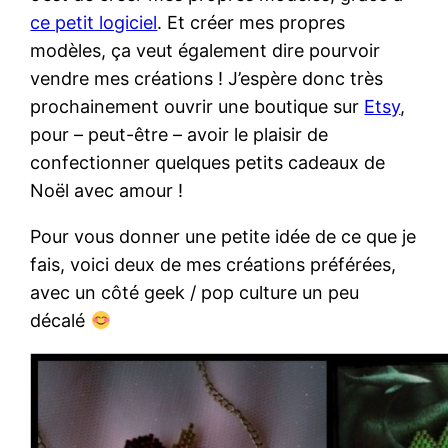
ce petit logiciel
. Et créer mes propres
modèles, ça veut également dire pourvoir
vendre mes créations ! J’espère donc très
prochainement ouvrir une boutique sur
Etsy
,
pour – peut-être – avoir le plaisir de
confectionner quelques petits cadeaux de
Noël avec amour !
Pour vous donner une petite idée de ce que je
fais, voici deux de mes créations préférées,
avec un côté geek / pop culture un peu
décalé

» **Task goal**:
A single number is required: the count of lines in the data that include the string "créations".

» **Response for this exercise**:
2